Ich späge durch die Jalousie. Da ist tatsächlich jemand auf dem Garagendach. Läuft hin und her. Handtiert mit einer Leiter. Sie aus wie ein Handwerker.

"Und vorne durch unseren Carport sind auch irgendwelche Typen geschlichen!"

Ich gehe ein Zimmer weiter. Öffne das Fenster.

"Hey... was machen Sie da?", rufe ich.
Er grinst mich an.
     "Ich versuche hier rein zu kommen."
"Aha...." Ich schließe schnell das Fenster. Im schnellen Schritt bin ich die Treppe runter. Schnappe mir meinen Schlüsse. Gehe auf den Weg vor dem Haus. Dort sehe ich zwei Personen stehen. Einen kleinen dicken Typen. Mit grauen Haaren und einen grauen Bart. Brille. Modisch ist anders. Daneben steht eine etwas proppere Frau. Schwarze Haare. Pisspott Frisur. Bestimmt Anfang vierzig. Er wird Mitte vierzig sein. Wenn nicht sogar fünfzig. Ich gehe direkt auf ihn zu. Eröffne das Gespräch.

"Was machen Sie da?"
      "Ich bin von der Finanzveraltung. Ich habe einen gültigen Durchsuchungsbeschluss. Und wir gehen da jetzt rein."
"Dann werden Sie sich ja ausweisen können", antworte ich.
      "Ich muss gar nichts" Freundlich ist er nicht.
"Gut... dann rufe ich die Polizei."
       "Machen Sie das."
Während der Antwort habe ich schon die Hand am Telefon und bin am Tippen.
Er schaut mich an und grummelt. Krammt in seiner Brieftasche.
       "Hier.....", und hält mir eine Ausweis unter die Nase, der ihn als einen Finanzbeamten ausweist.
Ich schaue mir den Ausweis an. Nicke zustimmend.

       "Wir haben einen Durchsuchungsbeschluss. Wir gehen da jetzt rein.", sagt er. "Wissen Sie ob das Motorad da drin steht?"
"Keine Ahnung.
Natürlich steht da das Motorad drin. Da steht auch mehr als ein Motorad drin. Und noch eine ganze Menge anderer Sachen. Inklusive Pferdefutter und größere Mengen an Hundefutter.
       "Wissen Sie, ob jemand zu dem Gebäude einen Schlüssel hat?" Er schaut mich an. "So als Nachbar."
"Weiß ich nicht." Natürlich habe ich einen Schlüssel. Ich gehe da jeden Tag ein und aus. Weil ich die Katze versorge. Wüsste nicht, dass ich zu irgendetwas verpflichtet wäre.
       "Wissen Sie wo die sind?"
Ich schaue ihn an.
       "Oder wo man die erreichen kann."
"Aber natürlich. Geben Sie mir 5 Minuten. Ich versuche meine Nachbarn zu erreichen."

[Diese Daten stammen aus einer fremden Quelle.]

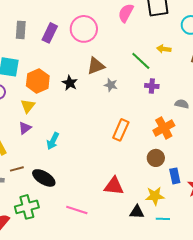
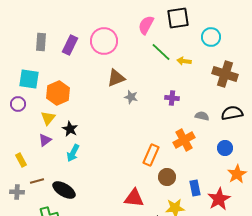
green line: (141, 61) -> (161, 52), moved
black star: (70, 83) -> (70, 129), moved
orange rectangle: (121, 130) -> (151, 155), moved
brown circle: (156, 158) -> (167, 177), moved

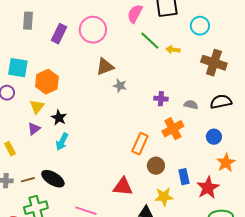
gray rectangle: (41, 42) -> (28, 21), moved
purple cross: (172, 98) -> (161, 99), moved
brown line: (37, 181) -> (28, 180), moved

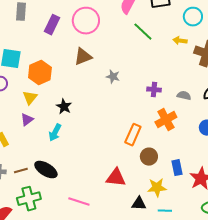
yellow arrow: (173, 50) -> (180, 41), moved
brown triangle: (105, 67) -> (83, 57), moved
black star: (59, 118) -> (64, 107), moved

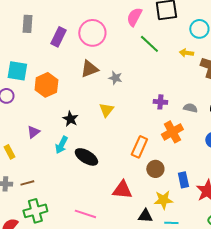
gray star: (113, 77) -> (115, 78), moved
yellow triangle: (30, 98) -> (106, 110), moved
black ellipse: (46, 170) -> (86, 157), moved

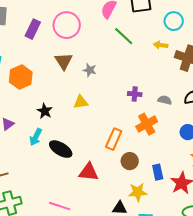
brown triangle: (89, 69) -> (64, 61), turned -42
yellow triangle: (106, 110) -> (81, 102), turned 42
red triangle: (122, 190) -> (89, 172), moved

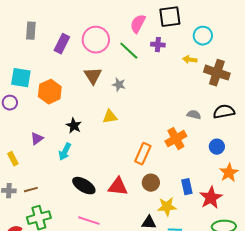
green line: (124, 36) -> (129, 51), moved
purple cross: (135, 94) -> (158, 45), moved
black ellipse: (61, 149) -> (84, 186), moved
brown circle: (130, 161) -> (151, 183), moved

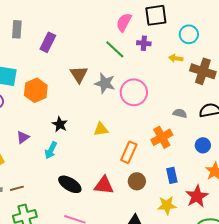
pink circle: (96, 40) -> (134, 92), moved
gray star: (119, 85) -> (105, 83), size x1.5
yellow triangle: (110, 117) -> (101, 129), moved
blue rectangle: (187, 187) -> (172, 175), moved
yellow star: (167, 207) -> (167, 205), moved

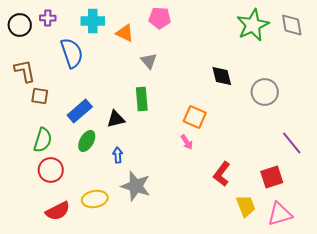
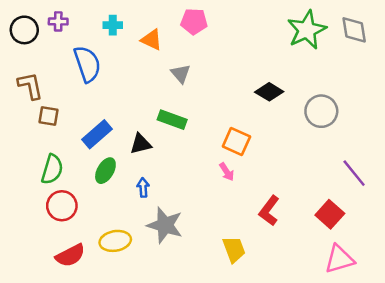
cyan cross: (93, 21) -> (113, 25), size x0.7
black diamond: (222, 76) -> (269, 92), turned -45
green rectangle: (142, 99) -> (172, 120), turned -65
red square: (272, 177) -> (330, 214), turned -30
yellow trapezoid: (246, 206) -> (234, 249), moved

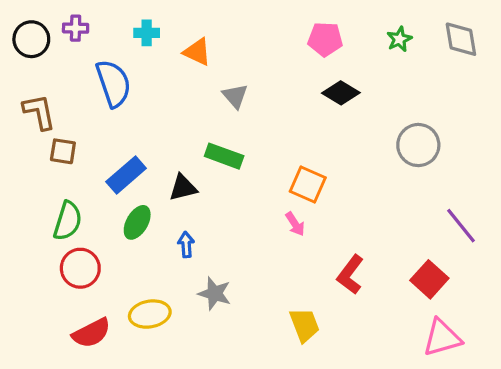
pink pentagon: (194, 21) -> (325, 39), moved
green star: (307, 30) -> (399, 39), size x0.5
black diamond: (269, 92) -> (341, 93), moved
gray star: (165, 225) -> (215, 293), size x0.7

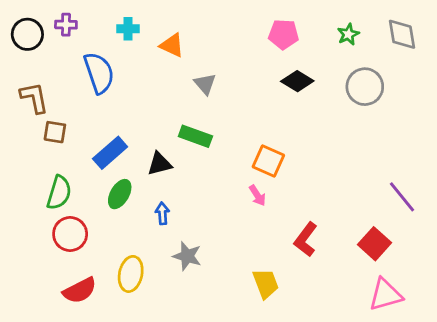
gray circle: (418, 145) -> (365, 87), moved
yellow ellipse: (150, 314) -> (131, 274), turned -68

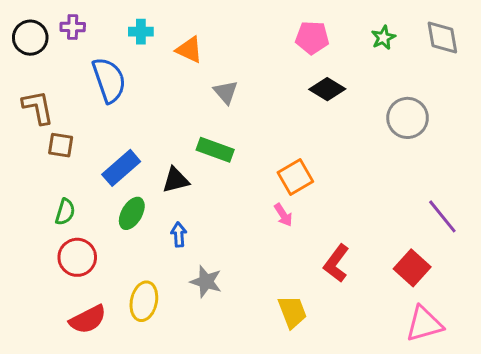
gray circle: (365, 87) -> (408, 118), moved
orange square: (268, 161) -> (295, 177), turned 36
green semicircle: (59, 193) -> (65, 212), size x0.7

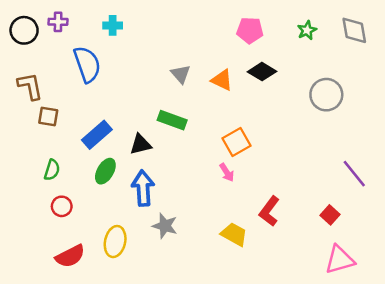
orange triangle: (189, 50) -> (222, 80), moved
blue arrow: (179, 235) -> (143, 188), size x1.8
red circle: (77, 257) -> (62, 206), size x0.7
red square: (412, 268) -> (330, 215), size x0.7
yellow trapezoid: (292, 312) -> (234, 234), moved, turned -40

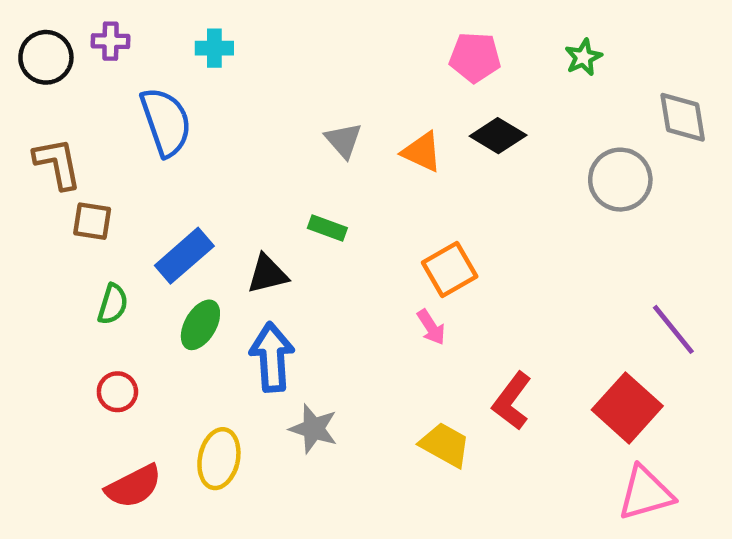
gray diamond: (354, 30) -> (683, 117), moved
green rectangle: (172, 120) -> (327, 228), size x0.7
green semicircle: (52, 170) -> (113, 304), moved
red square: (330, 215) -> (627, 408), size x1.8

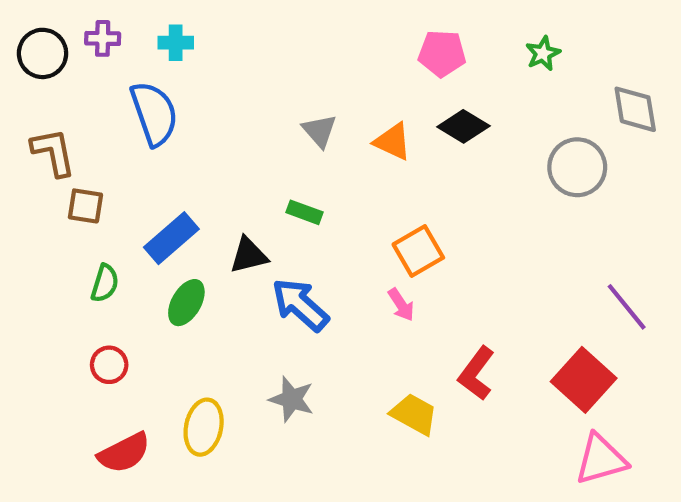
cyan cross: (214, 48) -> (176, 43), moved
blue arrow: (272, 357) -> (300, 305), moved, turned -44

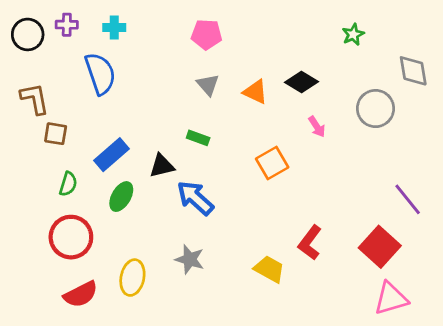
pink pentagon: (442, 53) -> (206, 34), moved
pink arrow: (401, 305) -> (317, 127), moved
red circle: (109, 365) -> (71, 237), size x1.8

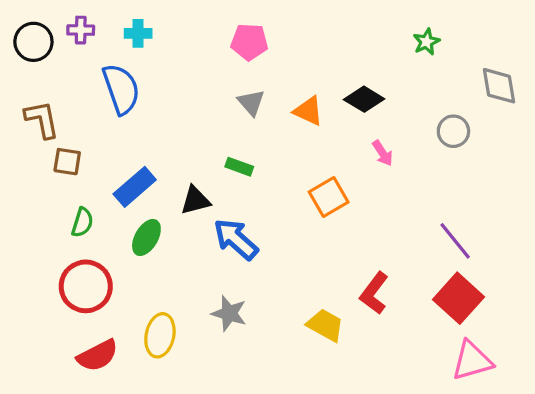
gray circle: (375, 109) -> (453, 131), size x0.7
purple line: (408, 199) -> (455, 241), moved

Ich drehe mich um und gehe mein Haus. Rufe meinen Freund und Nachbarn an. Ich lande direkt auf dem AB. Dann seine Frau. Habe sie beim Schlafen auf dem Beifahrersitz wach gemacht. Sie sind noch irgendwo am anderen Ende von Deutschland. Sie ist absolut überfahren. Reicht mich an ihren Mann weiter. Mit ein paar kurzen Sätzen beschreibe ich, was los ist.
Dann verlasse ich das aus und drücke dem Finanzbeamten mein Telefon in die Hand. Die Pisspott-Frisur schaut mich an. Ich mag die örtliche Finanzverawaltung nicht. Die kennen in der Regel ihre eigen Gesetze und Richtlinien nicht. Die ersten vier Jahre in NRW habe ich jedesmal Stress mit denen gehabt. Immer haben bei der Steuer etwas raus gestrichen, was sie am Ende wieder korrigieren mussten, weil die Gesetzteslage es dann auf einmal doch hergab. Vollidioten.

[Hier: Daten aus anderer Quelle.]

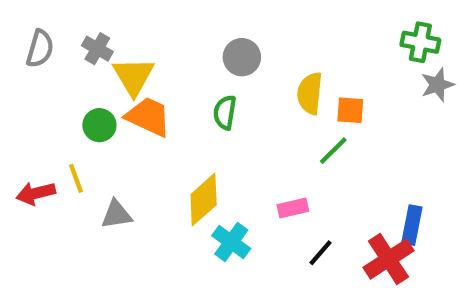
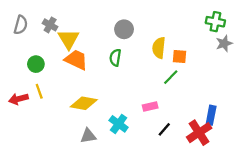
green circle: (99, 125) -> (36, 64), moved
yellow diamond: (204, 200) -> (84, 103), moved, turned 52
gray triangle: (116, 214) -> (88, 136), moved

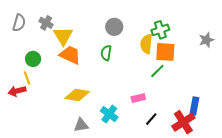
green cross: (215, 22) -> (160, 30), moved, turned -30
orange square: (179, 56) -> (165, 52), size x1.5
yellow line: (39, 91) -> (27, 78), moved

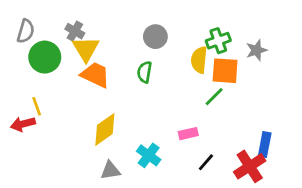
gray cross: (46, 23) -> (75, 31), moved
gray star: (206, 40) -> (256, 50), moved
green circle: (33, 59) -> (45, 57), moved, size x1.5
yellow diamond: (77, 95) -> (105, 129), turned -45

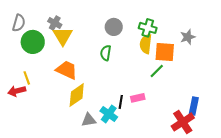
green cross: (218, 41) -> (148, 28), moved, turned 36
orange trapezoid: (95, 75) -> (67, 70), moved
black line: (206, 162) -> (121, 102), moved, turned -32
gray triangle: (110, 170) -> (89, 120), moved

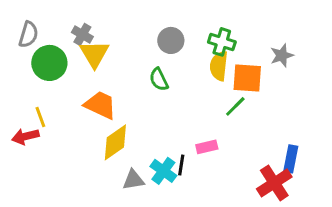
green semicircle: (106, 53) -> (159, 79), turned -35
black line: (121, 102) -> (181, 165), moved

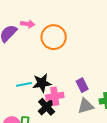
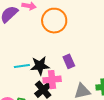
purple rectangle: (82, 85) -> (69, 61), moved

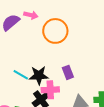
cyan line: (22, 66) -> (21, 75), turned 35

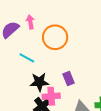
pink arrow: (31, 15) -> (30, 22), turned -112
cyan line: (21, 75) -> (27, 58), moved

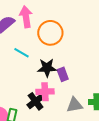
pink arrow: (30, 22) -> (26, 17), size x1.5
black star: (39, 82) -> (47, 68), moved

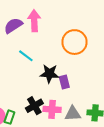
orange circle: (50, 33) -> (74, 42), moved
pink cross: (45, 92) -> (52, 109), moved

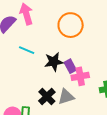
pink cross: (52, 109) -> (80, 76), moved
gray triangle: (73, 114) -> (66, 97), moved

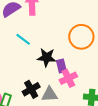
orange circle: (71, 25) -> (81, 37), moved
pink cross: (80, 76) -> (68, 78), turned -30

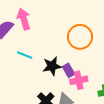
pink cross: (68, 78) -> (79, 80), turned 30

Der Finanzheini gibt mir mein Telefon zurück. Er scheint mit meinen Nachbarn eine Einigung erzielt zu haben. Jedenfalls pfeifft er seinen Handwerker zurück.

"Nichts für ungut", sage ich.
       "Ist schon okay. Ich finde es ja gut, wenn Sie rauskommen und nachfragen", sagt er. "Das macht sonst niemand. Da taucht nie einer auf."
"Doch... ich pass da schon auf." Scheiße Mann... ich habe drei Kinder im Haus. Was glaubst, was ich aufpasse, wenn hier irgendetwas in Surbia nicht so ist, wie es sein soll.
        "Sind Sie auch Beamter?", fragt er mich.
Nein. Ich gehe arbeiten für mein Geld. Aber das sage ich nicht. Das schlucke ich runter.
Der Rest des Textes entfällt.